Virtually all Bitcoin faucet sites require users to hold their coins in an external account, which will only pays out if it contains a large enough amount of Bitcoin. This is a cost-cutting measure. People conducting Bitcoin transactions typically affix small processing fees onto their transactions to encourage miners to process their transactions in a timely manner. Bundling the fractional bitcoins that drip from faucet sites prevents them from losing money on each transaction, or having their requests ignored completely.
As Mac Observer notes, the smallest transaction likely to be confirmed through the Bitcoin network is 0.0000543 BTC, which is why faucets set their floor for cashing out at slightly above that threshold. MicroWallet.org, a site used by many Bitcoin faucets to pool users’ winnings, sets its limit at 0.000058 BTC. At the current BTC to USD exchange rate, this is equal to about three cents.
After spending about an hour plowing through Bitcoin faucets, entering CAPTCHAs as if my life depended on it, I didn’t even come close to earning enough Bitcoin to make a withdrawal. In essence, the higher threshold for making actual withdrawals from Bitcoin faucets made it so I didn’t end up with anything in my wallet.
While the general format of the faucets are more or less the same, there appears to be something a bit more mercenary about the Bitcoin sites than the Dogecoin ones. Many of the Dogecoin faucets have shut down in want of donations, whereas nearly all of the Bitcoin faucets I visited boasted they were flush with cash—only a couple declined my request due to insufficient funds.
The reason for this disparity is that the Dogecoin sites tend to operate based on donations from individuals and organizations interested in increasing Dogecoin adoption, whereas most Bitcoin faucets are seemingly run as moneymaking enterprises.
?Maintaining a Dogecoin faucet balance has became much harder lately, I personally see two reasons to that,” explained Vacher. ?First, some people think that faucets are only needed at the early beginning of a cryptocurrency’s life to help it grow, and… [have lost] interest in contributing. Second, Dogecoin’s value has increased suddenly… and this [has] made some people realize what they had was money and not just some fun number.”

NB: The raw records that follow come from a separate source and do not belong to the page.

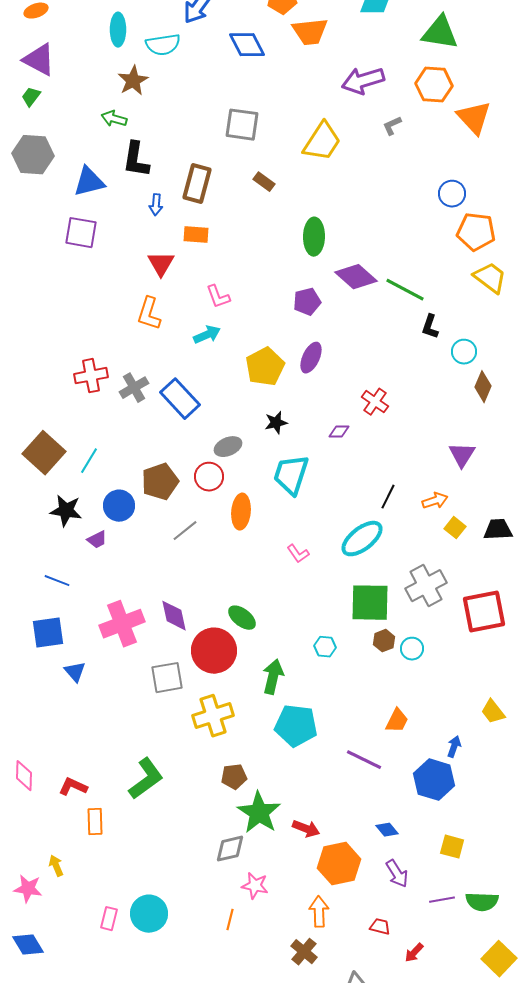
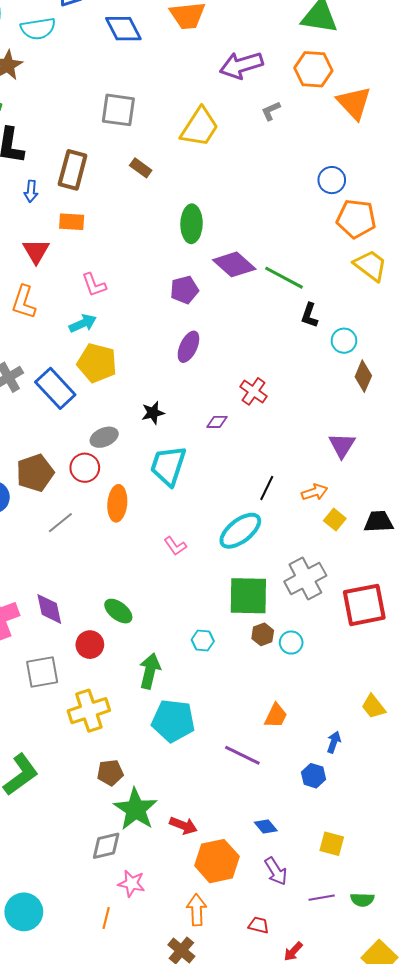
yellow pentagon: (265, 367) -> (97, 363), moved, turned -30
red circle: (214, 651) -> (90, 645), size x0.6
blue hexagon: (434, 780) -> (313, 776), size x0.6
green semicircle: (482, 902) -> (362, 900), size x0.7

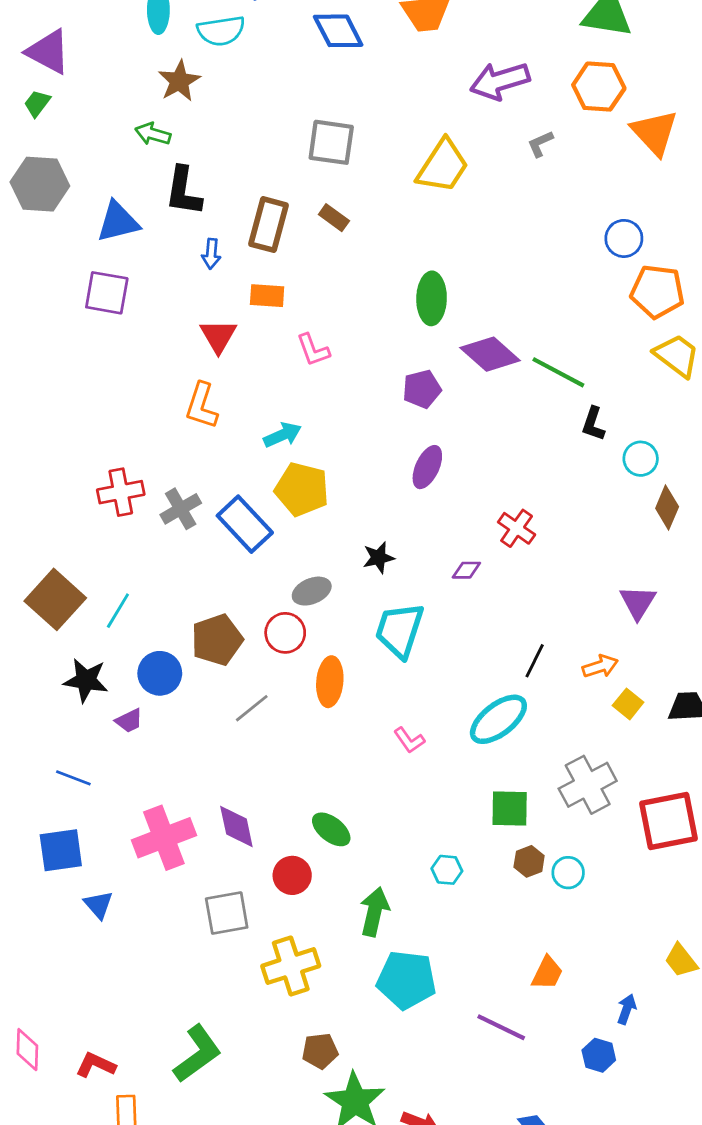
brown rectangle: (141, 168) -> (334, 218), moved
pink L-shape: (94, 285) -> (313, 350), moved
green square: (248, 596) -> (510, 808), size x0.7

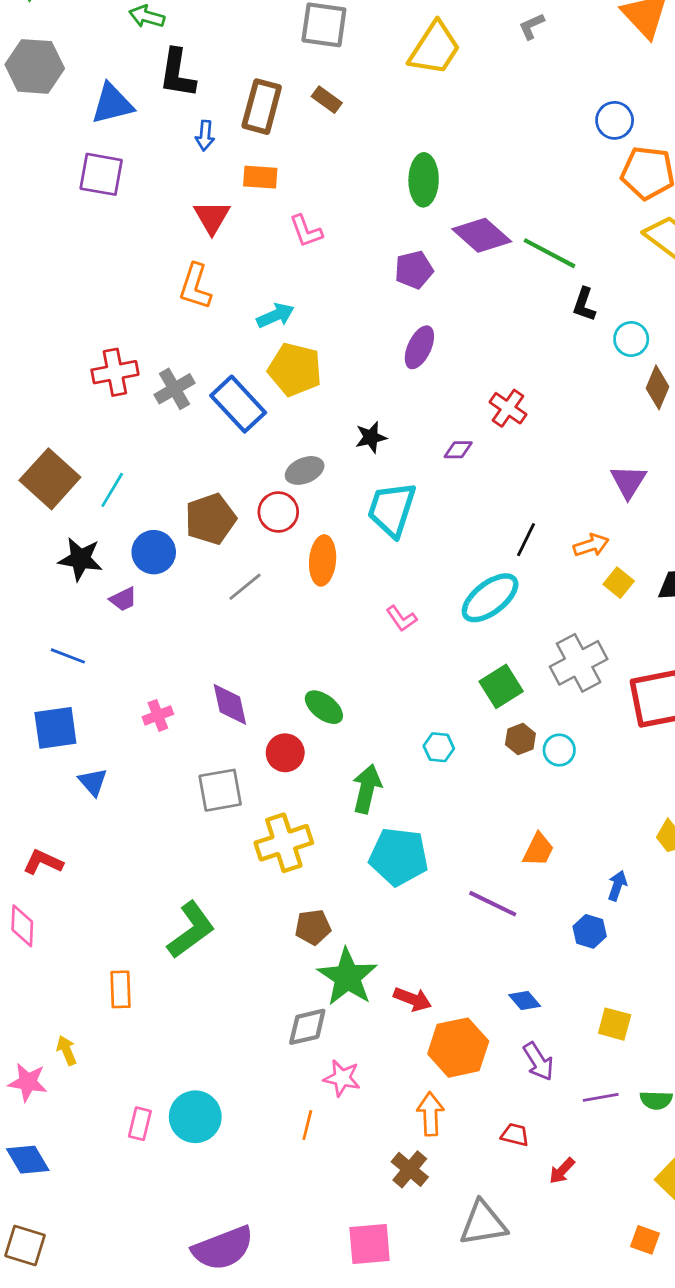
green square: (510, 808) -> (501, 686), turned -33
pink cross: (164, 838) -> (158, 715), size x0.5
red L-shape: (96, 1065) -> (43, 862), moved

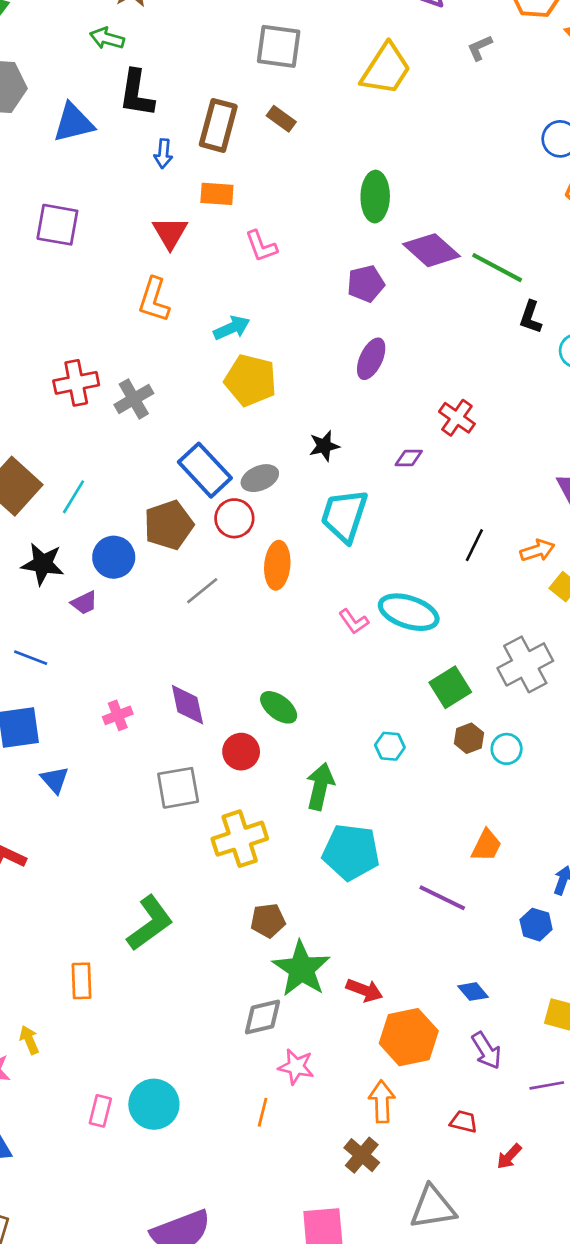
purple square: (101, 174) -> (57, 225), moved
blue rectangle: (238, 404) -> (205, 470), moved
cyan ellipse: (490, 598) -> (409, 612), moved, turned 56

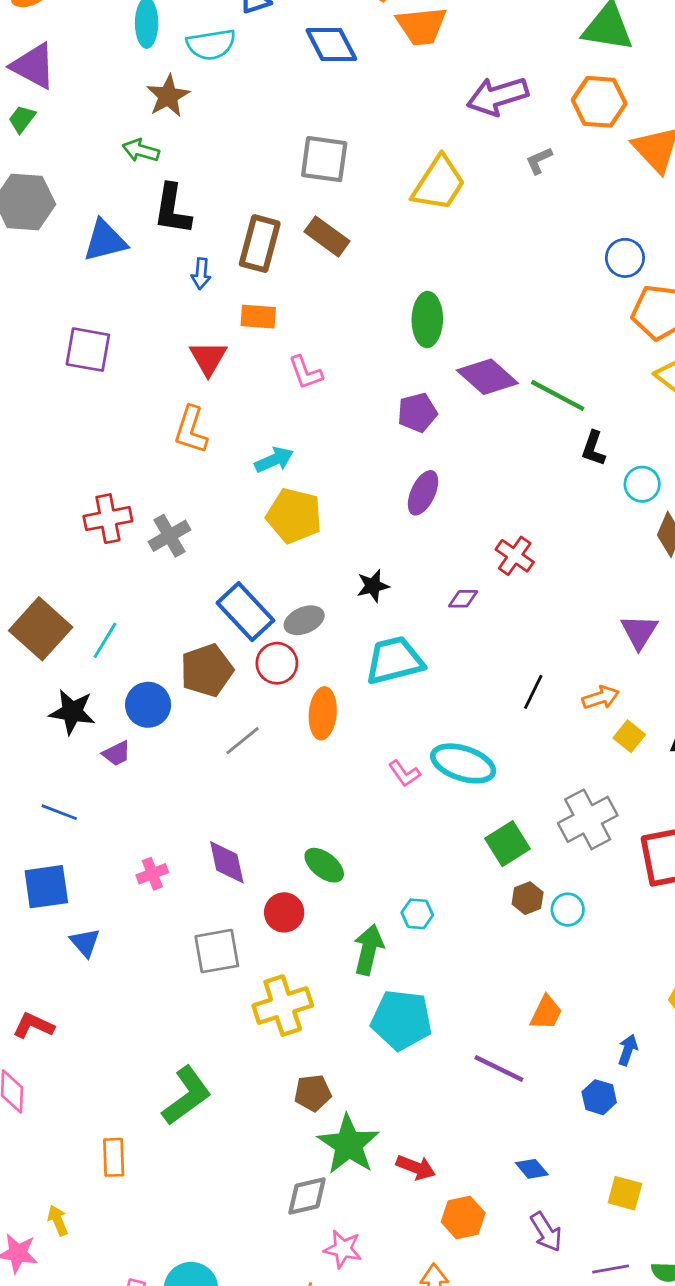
brown rectangle: (281, 119) -> (327, 236), size x1.4
cyan trapezoid: (344, 516) -> (394, 660), turned 58
cyan hexagon: (390, 746) -> (417, 914), moved
orange hexagon: (409, 1037) -> (463, 1217), size x0.7

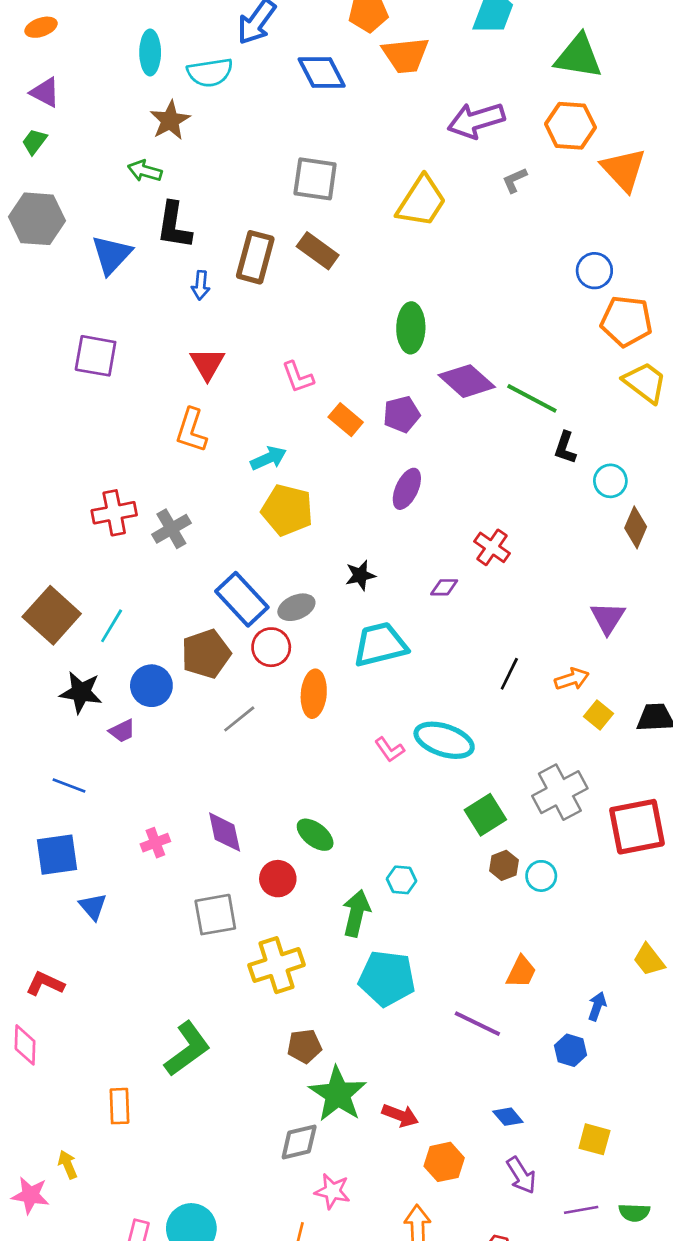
purple triangle: (33, 66) -> (45, 92), size x0.7
blue triangle: (105, 241) -> (112, 255), turned -33
orange rectangle: (258, 317) -> (346, 420), moved, turned 36

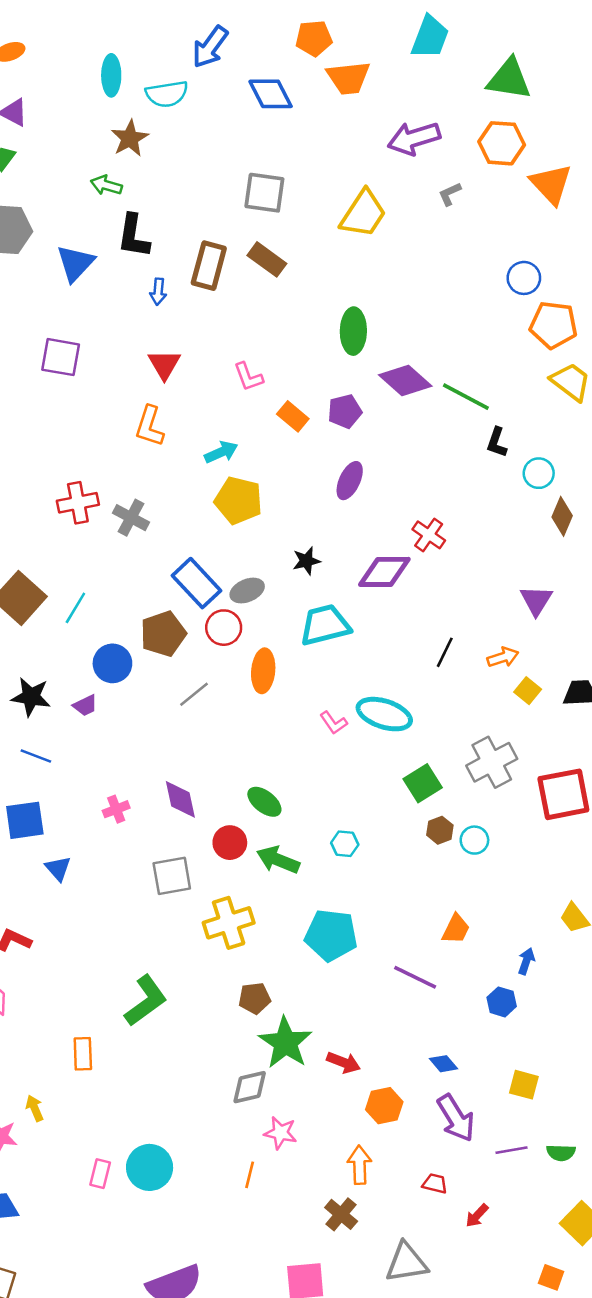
gray cross: (171, 529) -> (131, 518), turned -32
purple diamond: (444, 587) -> (384, 572), size x2.0
black star: (81, 692) -> (31, 697), moved
green arrow: (356, 913) -> (278, 860), moved, turned -81
purple arrow: (521, 1175) -> (456, 1118), size x1.4

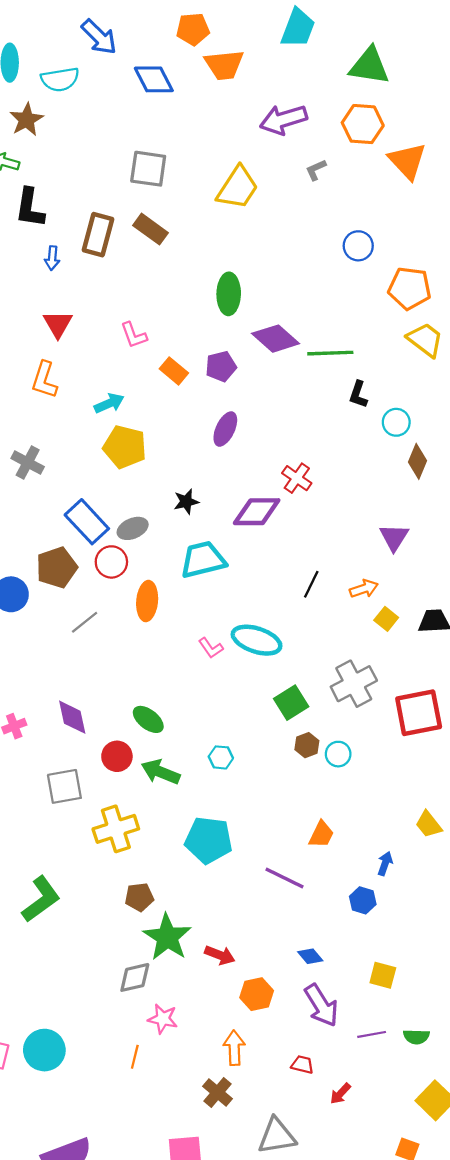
blue arrow: (210, 47) -> (99, 37), turned -81
blue circle: (524, 278) -> (358, 246), moved
green line: (466, 397) -> (330, 353), turned -30

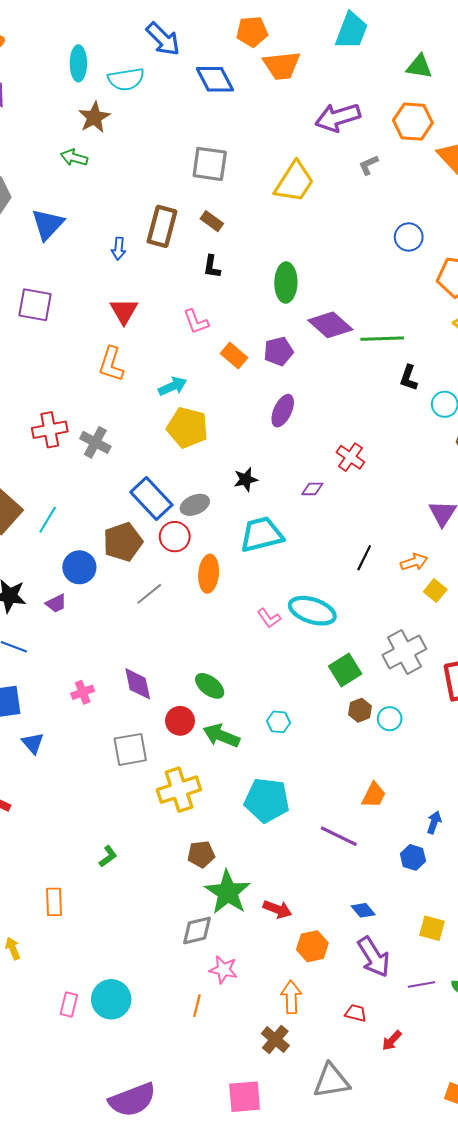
green triangle: (369, 66) -> (419, 67), size x0.7
black L-shape: (30, 208) -> (212, 267), moved, size x0.6
brown rectangle: (150, 229) -> (212, 221), size x0.7
purple diamond: (257, 512) -> (312, 489), size x0.5
green L-shape: (41, 899) -> (108, 856), size x0.5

Vacher said that Dogefaucet has had trouble keeping its coffers full in recent weeks. He’s added advertisements to the site and is using the revenue they generate to buy Dogecoins for the faucet.
Another moderator of the r/dogemining subreddit, u/ifunnysjank, said that a lack of donations has become a problem throughout much of the Dogecoin faucet ecosystem—though Reddit’s own Dogecoin faucet has been lucky enough to escape the trend.
?I’ve seen a lot of faucets dry up mainly because of a lack of donations,” u/ifunnysjank explained. ?However… we have seen an increase in donations as the currency has grown. I credit our success in staying afloat to the generosity of Redditors.”
Now that I have my 17 dogecoins and zero bitcoins, the question remains: What should I do with them? Considering this is a virtual currency whose community prides itself on its abundant generosity, the answer was actually pretty obvious. I donated everything right back to Dogefaucet.